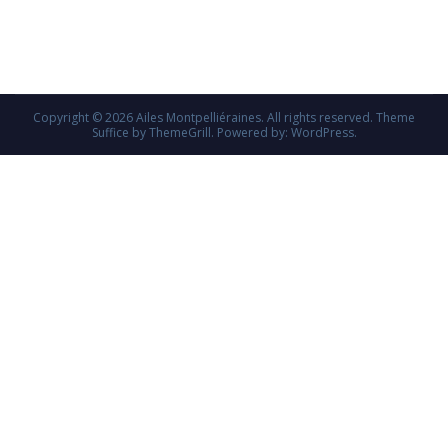
Copyright © 2026
Ailes Montpelliéraines
. All rights reserved. Theme
Suffice
by ThemeGrill. Powered by:
WordPress
.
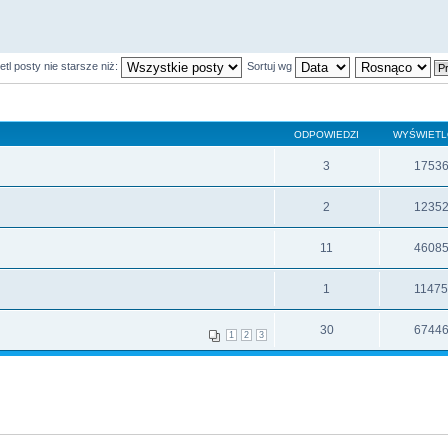
tl posty nie starsze niż:
Sortuj wg
ODPOWIEDZI
WYŚWIET
3
1753
2
1235
11
4608
1
1147
30
6744
1
2
3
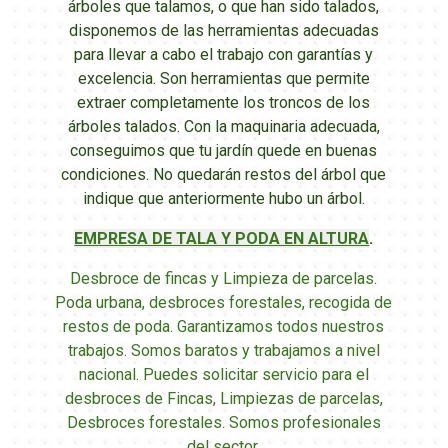
árboles que talamos, o que han sido talados,
disponemos de las herramientas adecuadas
para llevar a cabo el trabajo con garantías y
excelencia. Son herramientas que permite
extraer completamente los troncos de los
árboles talados.
Con la maquinaria adecuada,
conseguimos que tu jardín quede en buenas
condiciones. No quedarán restos del árbol que
indique que anteriormente hubo un árbol.
EMPRESA DE TALA Y PODA EN ALTURA
.
Desbroce de fincas y Limpieza de parcelas.
Poda urbana, desbroces forestales, recogida de
restos de poda. Garantizamos todos nuestros
trabajos. Somos baratos y trabajamos a nivel
nacional. Puedes solicitar servicio para el
desbroces de Fincas, Limpiezas de parcelas,
Desbroces forestales. Somos profesionales
del sector.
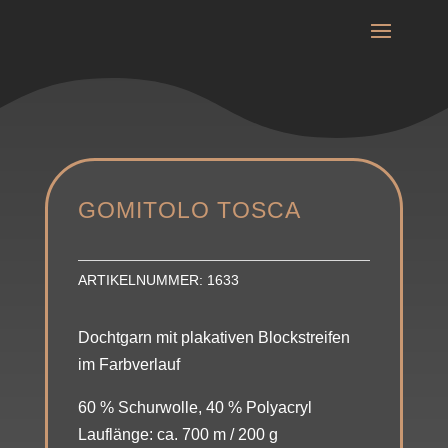
GOMITOLO TOSCA
ARTIKELNUMMER:
1633
Dochtgarn mit plakativen Blockstreifen
im Farbverlauf
60 % Schurwolle, 40 % Polyacryl
Lauflänge: ca. 700 m / 200 g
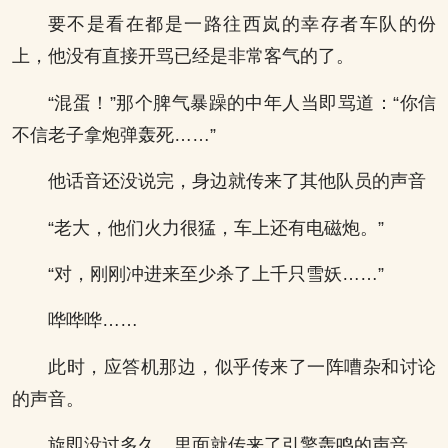
要不是看在都是一路往西岚的幸存者车队的份
上，他没有直接开骂已经是非常客气的了。
“混蛋！”那个脾气暴躁的中年人当即骂道：“你信
不信老子拿炮弹轰死……”
他话音还没说完，身边就传来了其他队员的声音
“老大，他们火力很猛，车上还有电磁炮。”
“对，刚刚冲进来至少杀了上千只雪妖……”
哗哗哗……
此时，应答机那边，似乎传来了一阵嘈杂和讨论
的声音。
旋即没过多久，里面就传来了引擎轰鸣的声音。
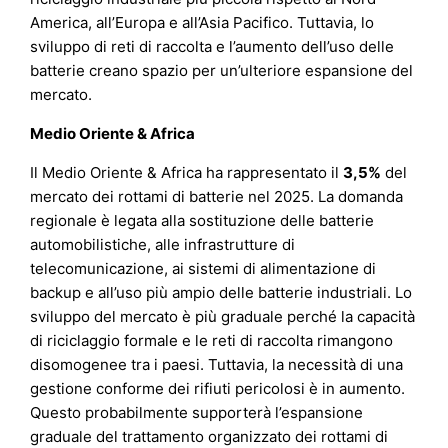
America, all’Europa e all’Asia Pacifico. Tuttavia, lo
sviluppo di reti di raccolta e l’aumento dell’uso delle
batterie creano spazio per un’ulteriore espansione del
mercato.
Medio Oriente & Africa
Il Medio Oriente & Africa ha rappresentato il
3,5%
del
mercato dei rottami di batterie nel 2025. La domanda
regionale è legata alla sostituzione delle batterie
automobilistiche, alle infrastrutture di
telecomunicazione, ai sistemi di alimentazione di
backup e all’uso più ampio delle batterie industriali. Lo
sviluppo del mercato è più graduale perché la capacità
di riciclaggio formale e le reti di raccolta rimangono
disomogenee tra i paesi. Tuttavia, la necessità di una
gestione conforme dei rifiuti pericolosi è in aumento.
Questo probabilmente supporterà l’espansione
graduale del trattamento organizzato dei rottami di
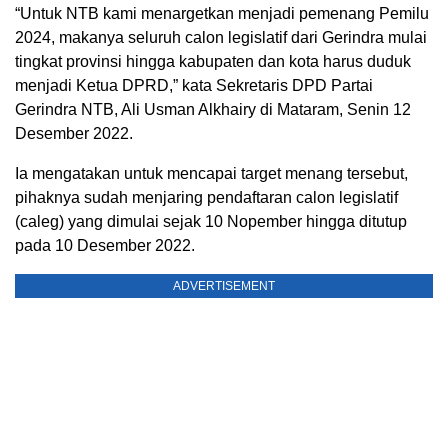
“Untuk NTB kami menargetkan menjadi pemenang Pemilu
2024, makanya seluruh calon legislatif dari Gerindra mulai
tingkat provinsi hingga kabupaten dan kota harus duduk
menjadi Ketua DPRD,” kata Sekretaris DPD Partai
Gerindra NTB, Ali Usman Alkhairy di Mataram, Senin 12
Desember 2022.
Ia mengatakan untuk mencapai target menang tersebut,
pihaknya sudah menjaring pendaftaran calon legislatif
(caleg) yang dimulai sejak 10 Nopember hingga ditutup
pada 10 Desember 2022.
ADVERTISEMENT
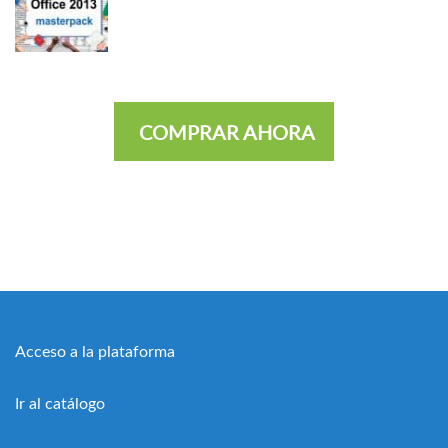
COMPRAR AHORA
Acceso a la plataforma
Ir al catálogo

**Exercise directions**:
Could you restate each record word for word, keeping the pictures out?

**Output**:
Copyright © 2026
Ailes Montpelliéraines
. All rights reserved. Theme
Suffice
by ThemeGrill. Powered by:
WordPress
.
tl posty nie starsze niż:
Sortuj wg
ODPOWIEDZI
WYŚWIET
3
1753
2
1235
11
4608
1
1147
30
6744
1
2
3
árboles que talamos, o que han sido talados,
disponemos de las herramientas adecuadas
para llevar a cabo el trabajo con garantías y
excelencia. Son herramientas que permite
extraer completamente los troncos de los
árboles talados.
Con la maquinaria adecuada,
conseguimos que tu jardín quede en buenas
condiciones. No quedarán restos del árbol que
indique que anteriormente hubo un árbol.
EMPRESA DE TALA Y PODA EN ALTURA
.
Desbroce de fincas y Limpieza de parcelas.
Poda urbana, desbroces forestales, recogida de
restos de poda. Garantizamos todos nuestros
trabajos. Somos baratos y trabajamos a nivel
nacional. Puedes solicitar servicio para el
desbroces de Fincas, Limpiezas de parcelas,
Desbroces forestales. Somos profesionales
del sector.
GOMITOLO TOSCA
ARTIKELNUMMER:
1633
Dochtgarn mit plakativen Blockstreifen
im Farbverlauf
60 % Schurwolle, 40 % Polyacryl
Lauflänge: ca. 700 m / 200 g
要不是看在都是一路往西岚的幸存者车队的份
上，他没有直接开骂已经是非常客气的了。
“混蛋！”那个脾气暴躁的中年人当即骂道：“你信
不信老子拿炮弹轰死……”
他话音还没说完，身边就传来了其他队员的声音
“老大，他们火力很猛，车上还有电磁炮。”
“对，刚刚冲进来至少杀了上千只雪妖……”
哗哗哗……
此时，应答机那边，似乎传来了一阵嘈杂和讨论
的声音。
旋即没过多久，里面就传来了引擎轰鸣的声音。
America, all’Europa e all’Asia Pacifico. Tuttavia, lo
sviluppo di reti di raccolta e l’aumento dell’uso delle
batterie creano spazio per un’ulteriore espansione del
mercato.
Medio Oriente & Africa
Il Medio Oriente & Africa ha rappresentato il
3,5%
del
mercato dei rottami di batterie nel 2025. La domanda
regionale è legata alla sostituzione delle batterie
automobilistiche, alle infrastrutture di
telecomunicazione, ai sistemi di alimentazione di
backup e all’uso più ampio delle batterie industriali. Lo
sviluppo del mercato è più graduale perché la capacità
di riciclaggio formale e le reti di raccolta rimangono
disomogenee tra i paesi. Tuttavia, la necessità di una
gestione conforme dei rifiuti pericolosi è in aumento.
Questo probabilmente supporterà l’espansione
graduale del trattamento organizzato dei rottami di
“Untuk NTB kami menargetkan menjadi pemenang Pemilu
2024, makanya seluruh calon legislatif dari Gerindra mulai
tingkat provinsi hingga kabupaten dan kota harus duduk
menjadi Ketua DPRD,” kata Sekretaris DPD Partai
Gerindra NTB, Ali Usman Alkhairy di Mataram, Senin 12
Desember 2022.
Ia mengatakan untuk mencapai target menang tersebut,
pihaknya sudah menjaring pendaftaran calon legislatif
(caleg) yang dimulai sejak 10 Nopember hingga ditutup
pada 10 Desember 2022.
ADVERTISEMENT
COMPRAR AHORA
Acceso a la plataforma
Ir al catálogo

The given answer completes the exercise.